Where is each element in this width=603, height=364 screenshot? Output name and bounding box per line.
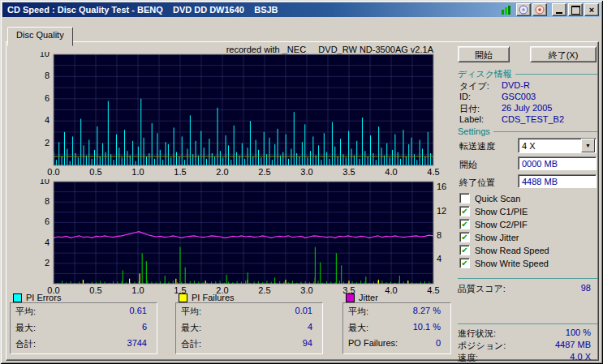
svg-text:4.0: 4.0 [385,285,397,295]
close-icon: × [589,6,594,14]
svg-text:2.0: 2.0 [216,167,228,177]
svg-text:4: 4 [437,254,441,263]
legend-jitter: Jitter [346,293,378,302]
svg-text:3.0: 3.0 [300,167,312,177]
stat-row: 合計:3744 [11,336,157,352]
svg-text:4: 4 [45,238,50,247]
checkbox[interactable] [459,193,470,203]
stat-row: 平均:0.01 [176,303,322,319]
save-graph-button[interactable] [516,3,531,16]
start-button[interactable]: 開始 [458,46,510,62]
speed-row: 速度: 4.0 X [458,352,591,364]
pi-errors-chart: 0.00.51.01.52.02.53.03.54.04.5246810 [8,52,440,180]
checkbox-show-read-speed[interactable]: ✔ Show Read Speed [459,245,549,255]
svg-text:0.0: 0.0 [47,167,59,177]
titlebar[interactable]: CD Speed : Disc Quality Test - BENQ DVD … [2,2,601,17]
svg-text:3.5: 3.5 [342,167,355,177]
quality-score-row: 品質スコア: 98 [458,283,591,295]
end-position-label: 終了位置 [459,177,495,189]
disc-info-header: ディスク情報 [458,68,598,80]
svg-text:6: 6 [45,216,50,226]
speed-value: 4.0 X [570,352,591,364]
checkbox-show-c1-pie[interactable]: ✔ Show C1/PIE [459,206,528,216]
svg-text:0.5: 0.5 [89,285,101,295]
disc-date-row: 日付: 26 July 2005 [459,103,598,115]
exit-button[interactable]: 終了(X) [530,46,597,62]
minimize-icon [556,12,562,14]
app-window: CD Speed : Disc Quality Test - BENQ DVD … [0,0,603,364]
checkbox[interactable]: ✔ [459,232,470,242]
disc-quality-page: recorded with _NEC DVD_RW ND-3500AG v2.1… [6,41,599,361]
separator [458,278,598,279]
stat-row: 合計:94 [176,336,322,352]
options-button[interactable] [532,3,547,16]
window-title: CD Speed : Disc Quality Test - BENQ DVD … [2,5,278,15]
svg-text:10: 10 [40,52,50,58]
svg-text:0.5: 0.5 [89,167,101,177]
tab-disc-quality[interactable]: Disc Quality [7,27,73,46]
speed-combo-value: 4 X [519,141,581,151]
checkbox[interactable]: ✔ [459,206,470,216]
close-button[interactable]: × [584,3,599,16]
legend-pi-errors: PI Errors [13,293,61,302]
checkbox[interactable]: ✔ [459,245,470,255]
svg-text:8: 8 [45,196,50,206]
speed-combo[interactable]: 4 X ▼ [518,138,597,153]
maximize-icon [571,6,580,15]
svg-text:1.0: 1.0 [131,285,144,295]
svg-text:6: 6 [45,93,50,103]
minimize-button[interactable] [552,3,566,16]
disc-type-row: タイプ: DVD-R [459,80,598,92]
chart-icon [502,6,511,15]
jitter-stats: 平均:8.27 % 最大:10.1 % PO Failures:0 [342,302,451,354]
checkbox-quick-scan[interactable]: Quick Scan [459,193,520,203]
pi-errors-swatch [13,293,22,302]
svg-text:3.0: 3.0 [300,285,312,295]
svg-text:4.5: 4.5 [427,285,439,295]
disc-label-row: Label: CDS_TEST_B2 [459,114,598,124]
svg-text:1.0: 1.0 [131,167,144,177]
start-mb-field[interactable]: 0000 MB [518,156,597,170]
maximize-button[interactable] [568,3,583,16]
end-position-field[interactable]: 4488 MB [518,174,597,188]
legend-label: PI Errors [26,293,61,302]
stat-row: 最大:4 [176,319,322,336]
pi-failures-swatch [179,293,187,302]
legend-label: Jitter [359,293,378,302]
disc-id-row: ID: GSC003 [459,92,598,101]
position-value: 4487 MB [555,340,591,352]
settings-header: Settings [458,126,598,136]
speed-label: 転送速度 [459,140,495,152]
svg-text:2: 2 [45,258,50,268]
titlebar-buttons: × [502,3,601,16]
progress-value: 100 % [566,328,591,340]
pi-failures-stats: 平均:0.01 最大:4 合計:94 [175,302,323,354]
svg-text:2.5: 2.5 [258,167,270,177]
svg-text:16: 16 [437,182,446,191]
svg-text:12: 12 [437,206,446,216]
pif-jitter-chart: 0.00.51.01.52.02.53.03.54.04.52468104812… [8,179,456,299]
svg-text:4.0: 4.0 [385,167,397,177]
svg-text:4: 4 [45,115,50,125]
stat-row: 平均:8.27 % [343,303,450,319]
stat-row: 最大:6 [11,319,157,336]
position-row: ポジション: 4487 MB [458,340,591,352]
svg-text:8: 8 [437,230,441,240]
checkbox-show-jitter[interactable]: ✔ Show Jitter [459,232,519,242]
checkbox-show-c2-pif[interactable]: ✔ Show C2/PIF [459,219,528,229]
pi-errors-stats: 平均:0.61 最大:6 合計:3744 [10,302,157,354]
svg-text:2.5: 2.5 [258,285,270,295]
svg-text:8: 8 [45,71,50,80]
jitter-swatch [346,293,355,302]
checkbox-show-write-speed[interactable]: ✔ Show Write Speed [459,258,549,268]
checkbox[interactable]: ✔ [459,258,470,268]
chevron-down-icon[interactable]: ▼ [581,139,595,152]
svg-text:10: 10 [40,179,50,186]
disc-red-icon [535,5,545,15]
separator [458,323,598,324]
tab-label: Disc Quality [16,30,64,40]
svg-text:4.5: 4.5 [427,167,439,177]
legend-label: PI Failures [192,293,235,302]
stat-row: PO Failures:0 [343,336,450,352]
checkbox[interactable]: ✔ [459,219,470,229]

◇ ◇ ◇

Please work out how many lines of the listing hold the word "maximize" and reply with only that number.

Task output => 2